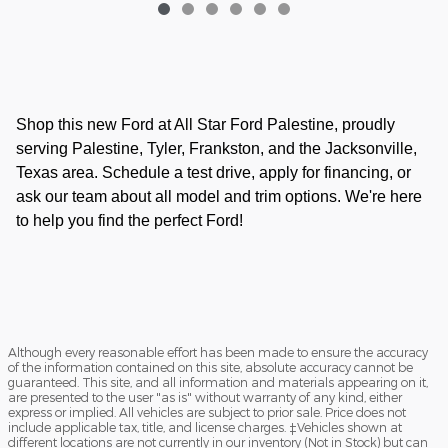
Shop this new Ford at All Star Ford Palestine, proudly
serving Palestine, Tyler, Frankston, and the Jacksonville,
Texas area. Schedule a test drive, apply for financing, or
ask our team about all model and trim options. We're here
to help you find the perfect Ford!
Although every reasonable effort has been made to ensure the accuracy
of the information contained on this site, absolute accuracy cannot be
guaranteed. This site, and all information and materials appearing on it,
are presented to the user "as is" without warranty of any kind, either
express or implied. All vehicles are subject to prior sale. Price does not
include applicable tax, title, and license charges. ‡Vehicles shown at
different locations are not currently in our inventory (Not in Stock) but can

■ ■ ■

> [Task objective] Your answer must be a single number: how many lines of the records contain the word "Ford".

> [Expected output] 2